Von der weiterhin äußerst angespannten Lage kündete am Montag ein Zwischenfall in Jerusalem. Ein 17-jähriger Palästinenser stach an einer Stadtbahn-Haltestelle mit einem Messer auf zwei Israelis ein. Die beiden Männer im Alter von 21 und 23 Jahren - einer von ihnen ein Soldat - erlitten nach Krankenhausangaben mittelschwere Verletzungen. In der Nähe befindliche Polizisten erschossen den jugendlichen Angreifer, bestätigte die Polizei.

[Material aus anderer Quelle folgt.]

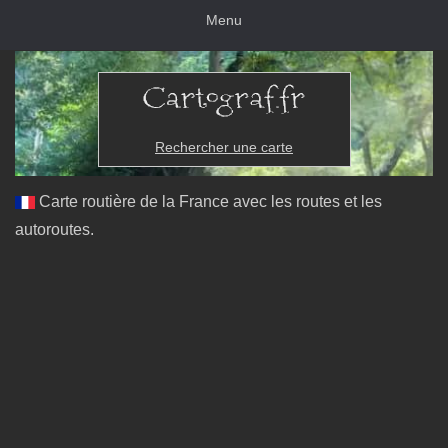
Menu
Rechercher une carte
Carte routière de la France avec les routes et les
autoroutes.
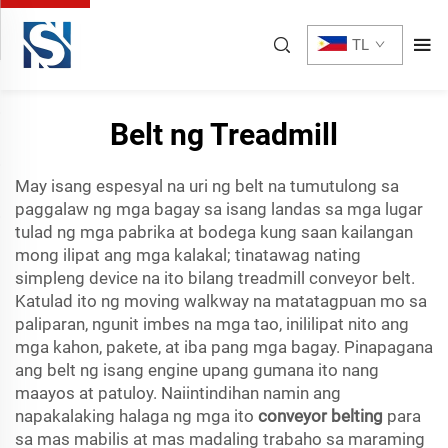
TL
Belt ng Treadmill
May isang espesyal na uri ng belt na tumutulong sa
paggalaw ng mga bagay sa isang landas sa mga lugar
tulad ng mga pabrika at bodega kung saan kailangan
mong ilipat ang mga kalakal; tinatawag nating
simpleng device na ito bilang treadmill conveyor belt.
Katulad ito ng moving walkway na matatagpuan mo sa
paliparan, ngunit imbes na mga tao, inililipat nito ang
mga kahon, pakete, at iba pang mga bagay. Pinapagana
ang belt ng isang engine upang gumana ito nang
maayos at patuloy. Naiintindihan namin ang
napakalaking halaga ng mga ito
conveyor belting
para
sa mas mabilis at mas madaling trabaho sa maraming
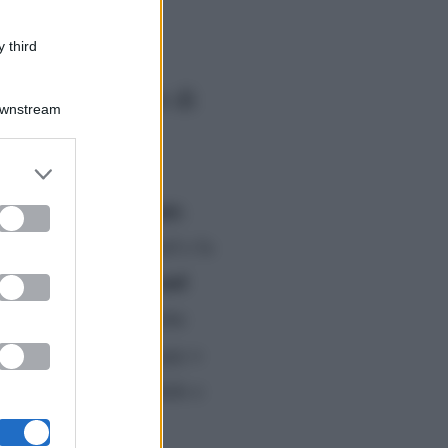
 third
rità sull’attore di
Downstream
er and store
to grant or
Vin Diesel
gay.
 che
sia
ed purposes
 le proteste di Diesel e la
Fast and
protagonista di
o acceso. Ci sono anche
gatorio se l’attore è gay o
na del cinema mondiale e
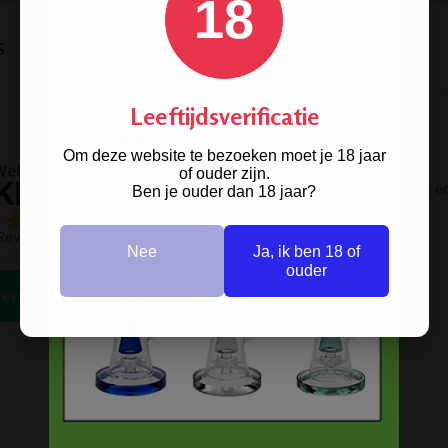
18
s
Leeftijdsverificatie
Om deze website te bezoeken moet je 18 jaar
of ouder zijn.
Ben je ouder dan 18 jaar?
Nee
Ja, ik ben 18 of
ouder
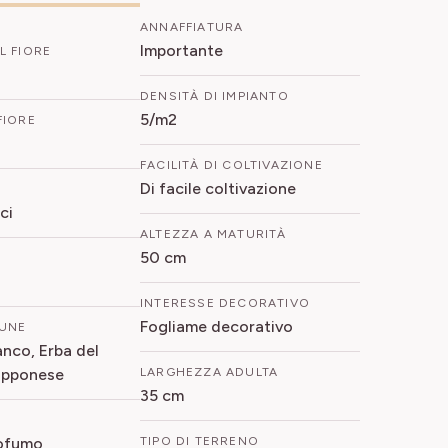
ANNAFFIATURA
Importante
L FIORE
DENSITÀ DI IMPIANTO
5/m2
FIORE
FACILITÀ DI COLTIVAZIONE
Di facile coltivazione
ci
ALTEZZA A MATURITÀ
50 cm
INTERESSE DECORATIVO
Fogliame decorativo
UNE
anco, Erba del
apponese
LARGHEZZA ADULTA
35 cm
rofumo
TIPO DI TERRENO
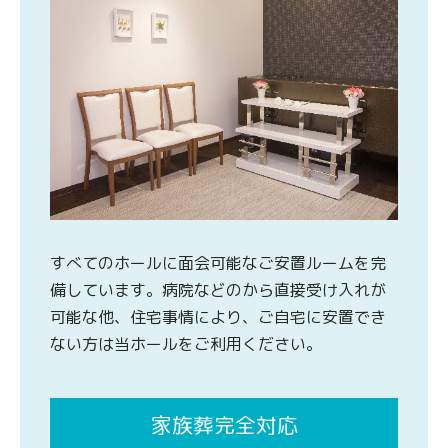
すべてのホールに面会可能なご安置ルームを完
備しています。病院などのから直接受け入れが
可能な他、住宅事情により、ご自宅に安置でき
ない方は当ホールをご利用ください。
家族葬完全対応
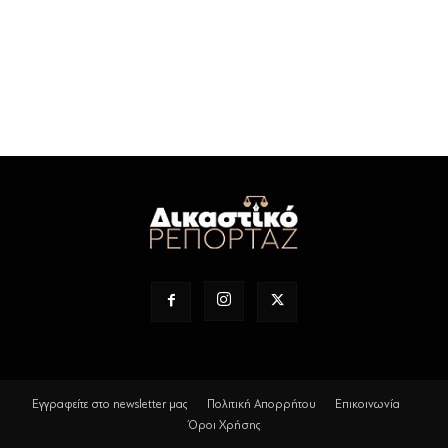
Εγγραφείτε στο newsletter μας
Πολιτική Απορρήτου
Επικοινωνία
Όροι Χρήσης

Israelische Minister bekräftigten indes, Israel werde künftig auf jeden Angriff aus dem Palästinensergebiet deutlich härter reagieren als zuvor. Finanzminister Israel Katz sagte, Jihia al-Sinwar, Hamas-Chef im Gazastreifen, werde für jeden Angriff "mit seinem Kopf bezahlen". Al-Sinwar, der seit 2017 an der Spitze der Hamas in Gaza steht, war während des jüngsten Konflikts nicht in Erscheinung getreten, zumal er - wie Hamas-Militärchef Mohammed Deif - auf der Liste der Israelis für gezielte Tötungen gestanden haben dürfte. Er zeigte sich erstmals am Samstag in der Öffentlichkeit, als er den Familien von getöteten Hamas-Kämpfern Kondolenzbesuche abstattete.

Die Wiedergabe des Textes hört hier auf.